These Standards should be read in conjunction with the MSPA Ethics Code and be applied in relation to the relevant National laws and regulations of the country of operation. The main aim of these Standards is to promote professionalism in the conduct of mystery shopping, to ensure quality for customers and consistency amongst MSPA members.


All MSPA Standards are mandatory, binding on members and any sub-contractors employed or used by members, where the Standards indicate that actions or procedures shall or must be adhered to by members. Breaches of these conditions will be treated as breaches of the Ethics Code and may be subject to disciplinary action, including potential exclusion from membership of the MSPA Europe, as stated in the Ethics Code.

Advisable - these are the recommendations within the Standards that illustrate how members should behave. They are specified and distinguished as such.


For more information about the Standards, please contact a member of the MSPA Europe Board.


Definition of Mystery Shopping

Mystery shopping can be defined as:

The use of individuals trained/briefed to experience and measure any customer service process, by acting as potential customers / actual customers and in some way reporting back on their experiences in a detailed and objective way.

Mystery Shopping is above all a tool to assess the quality of service, organisation and management, rather than a market research technique. Mystery shopping generally reviews how staff perform against pre-determined standards during an interaction where the staff are engaged.



Ethical Principles

The objective of a mystery shopping project should be to provide management information on processes and/or quality of service in order to aid retraining plans, improvements in service and hence increase customer satisfaction, advocacy and loyalty. Such projects must not be used as a reason for dismissals and reprimands.

Any agency undertaking such work must ensure that their client is aware of the provisions made in these Standards and get agreement that both parties accept them as the basis for the project.

Advisory - Therefore it is recommended that the Standards be attached to proposals and contracts, or provided via a link to the corresponding section of the MSPA Europe website.

All work must be conducted within the law (social, tax, data protection etc) of the country where the fieldwork is being conducted, wherever the country of origin of the agency is. (See ‘Legal Issues’ section).




Technical Principles

Scope:
There is no universal requirement with mystery shopping to have a minimum sample size that is representative of the entire population. In this respect Mystery Shopping differs from Market Research where a more formal requirement to create a truly representative sample exists.

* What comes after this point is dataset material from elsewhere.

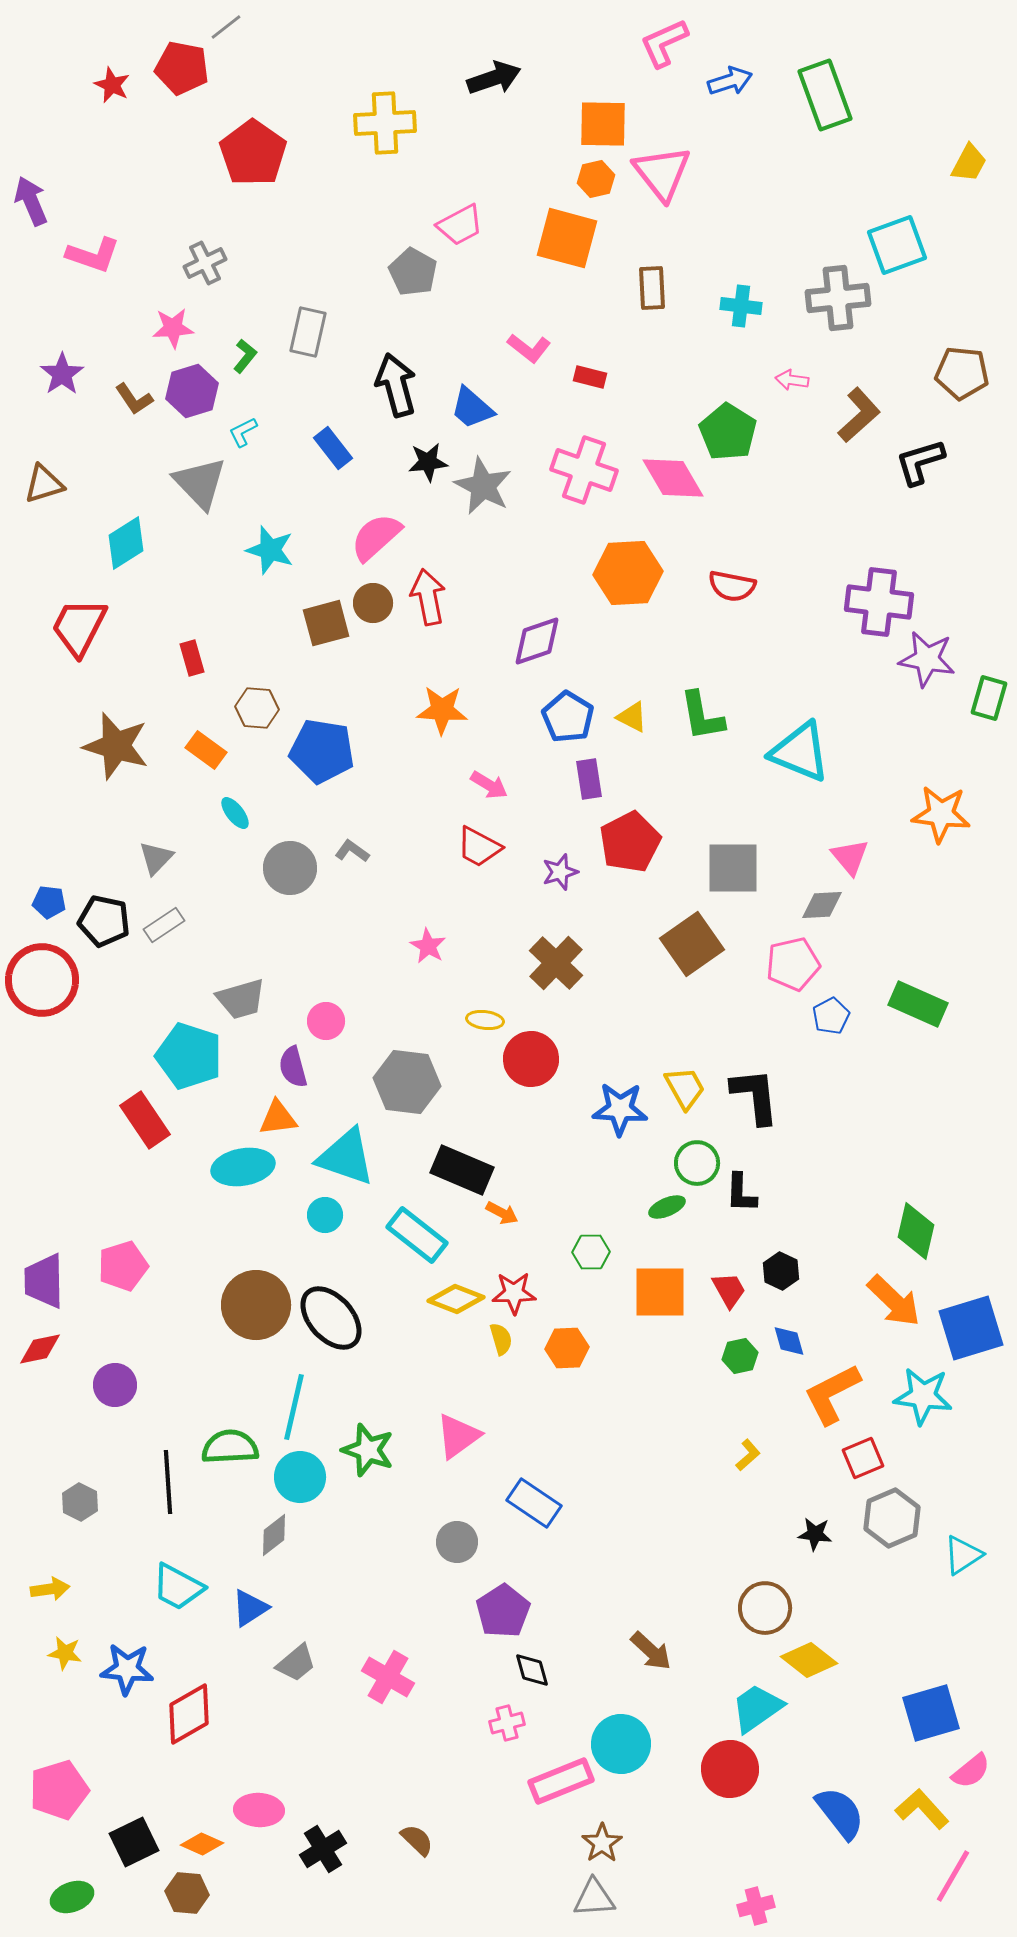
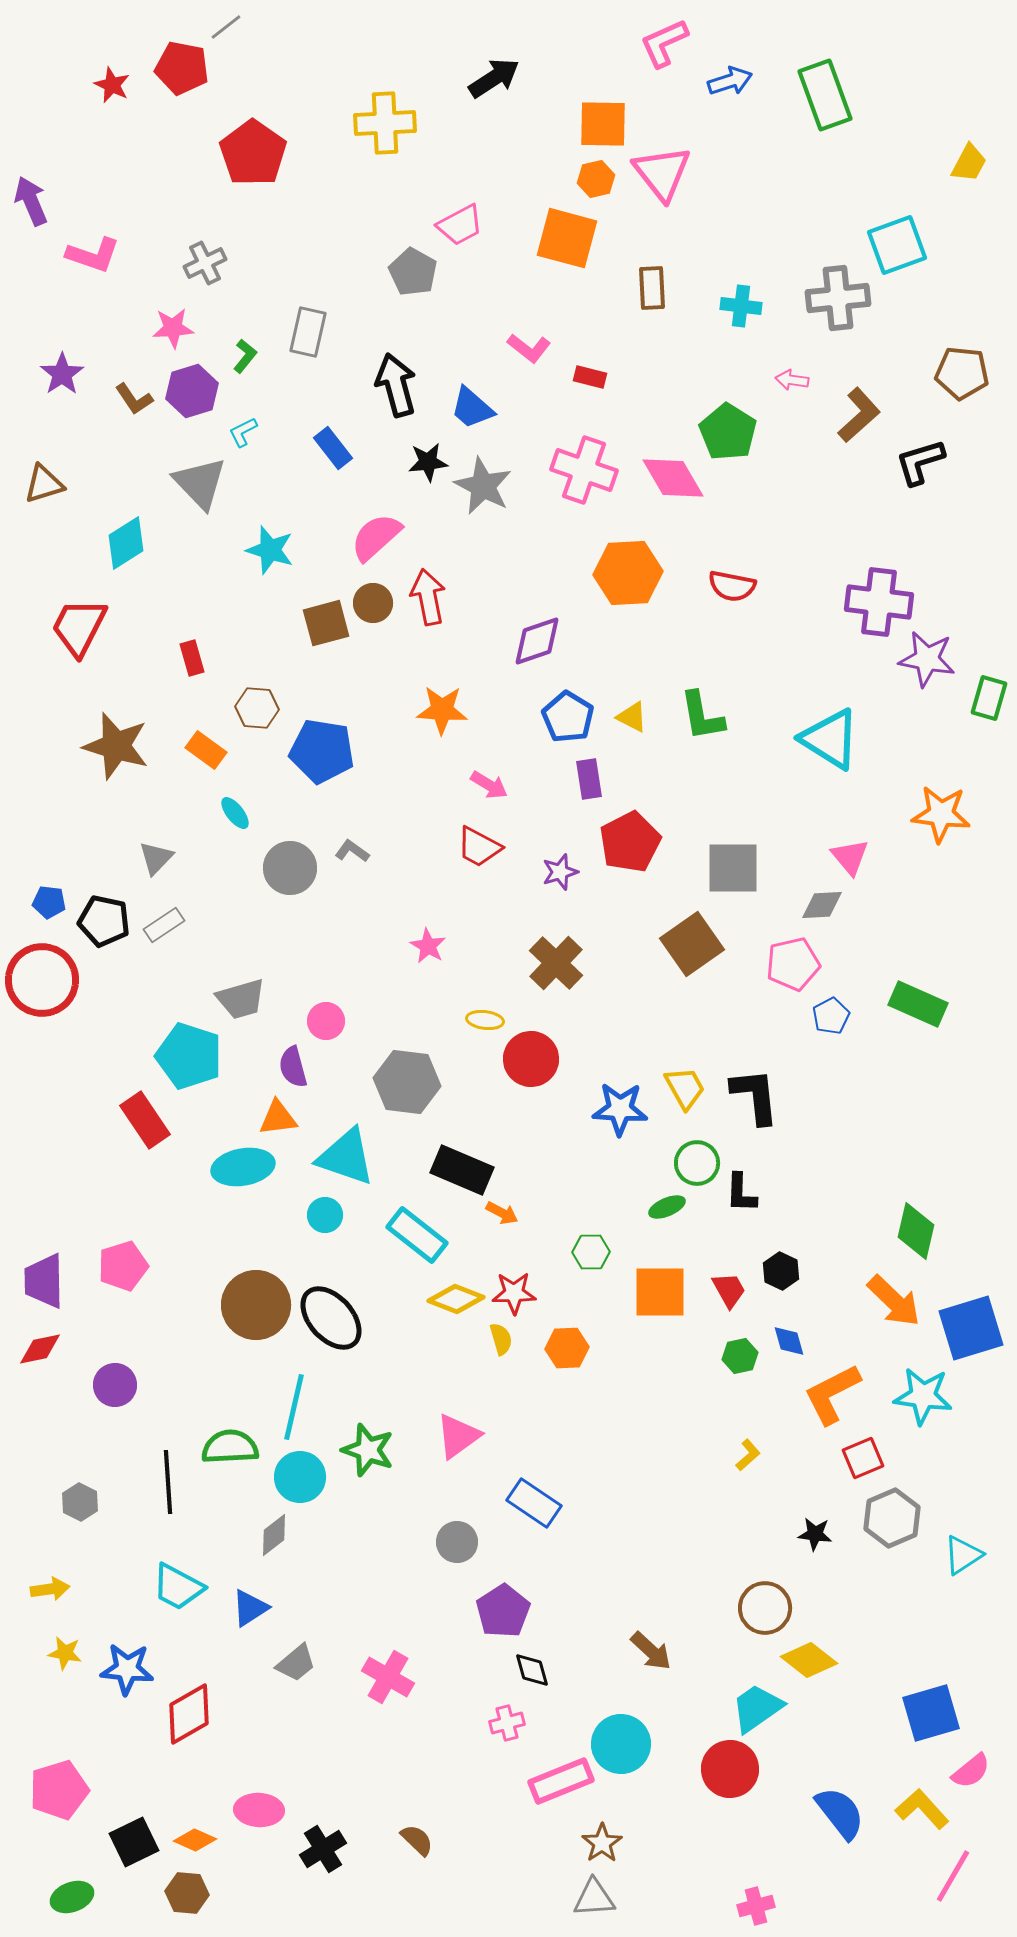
black arrow at (494, 78): rotated 14 degrees counterclockwise
cyan triangle at (800, 752): moved 30 px right, 13 px up; rotated 10 degrees clockwise
orange diamond at (202, 1844): moved 7 px left, 4 px up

Mystery Shopping results reflect client objective experiences. Therefore the scope must particularly reflect variety of conditions of client experiences, but might not be strictly representative of the universe.

Advisory - To provide a wider picture of the customer experience, a clients estate should be mystery shopped multiple times. If possible, mystery shops should be conducted at different times of the day and/or week to ensure coverage of different trading conditions. In addition samples should take into consideration geographic location and population and location size and formats.

The validity of any study depends on the design and execution of the scenarios used. These should be:
relevant
credible
ethical
practical
safe for the mystery shoppers
and objective.

To be relevant, the scenario must be designed to test the specific sales, service or operational behaviour that is the topic of study. The scenario should consider the training or instruction that staff have been given on how to deal with a situation so that, when delivered credibly, staff should deliver the desired behaviour. The study can then test the extent to which this is the case.

To be credible, the scenario should be realistic, in that it represents natural consumer behaviour in the market concerned and can be enacted convincingly by the mystery shopper. While mystery shoppers must be thoroughly briefed, they must not appear too slick or over-rehearsed. Overly sophisticated scenarios can result in the staff guessing that the mystery shopper is not a real customer, compromising the value of the study. As a general rule, the scenario itself should be straightforward, so the mystery shopper can easily understand and apply it, with the detailed briefing focusing on how to handle follow-up questions, so providing convincing ‘depth’ to the role. In addition, mystery shoppers should fit the profile of appropriate purchasers, and have a level of familiarity with the product field that is appropriate to the scenario that they are required to follow.

To be ethical, the client’s own staff must have been advised that their performance may be checked from time to time through mystery shopping. Where regulatory bodies or sub-contractors intend to use such projects to examine service levels provided, they must ensure that the contacted party understands that this method of appraisal will be used, and advise its staff accordingly. This could be in the form of a newsletter, on the company website or by any other managerial means. With competitor organisations such assurances cannot be made but the competitor staff or organisation must not suffer any detrimental effect (see section 1.2) as a result of a mystery shopping research exercise.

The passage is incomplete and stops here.